:: PROVIDED RECORDS ::
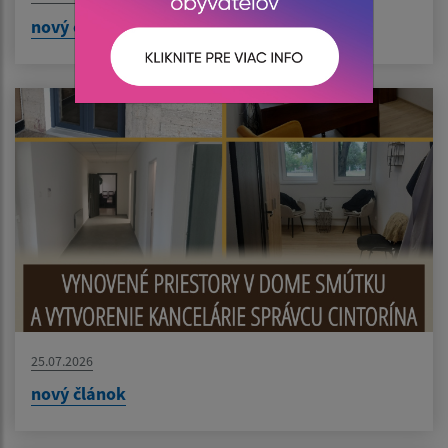
nový článok
25.07.2026
nový článok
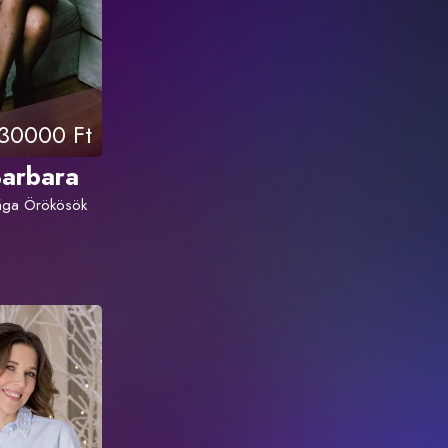
30000 Ft
Barbara
Drága Örökösök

:: YOUR GOAL ::
Retype all the records shown above, character for character. Omit every picture.

:: REPLY ::
nový článok
25.07.2026
nový článok
30000 Ft
Barbara
Drága Örökösök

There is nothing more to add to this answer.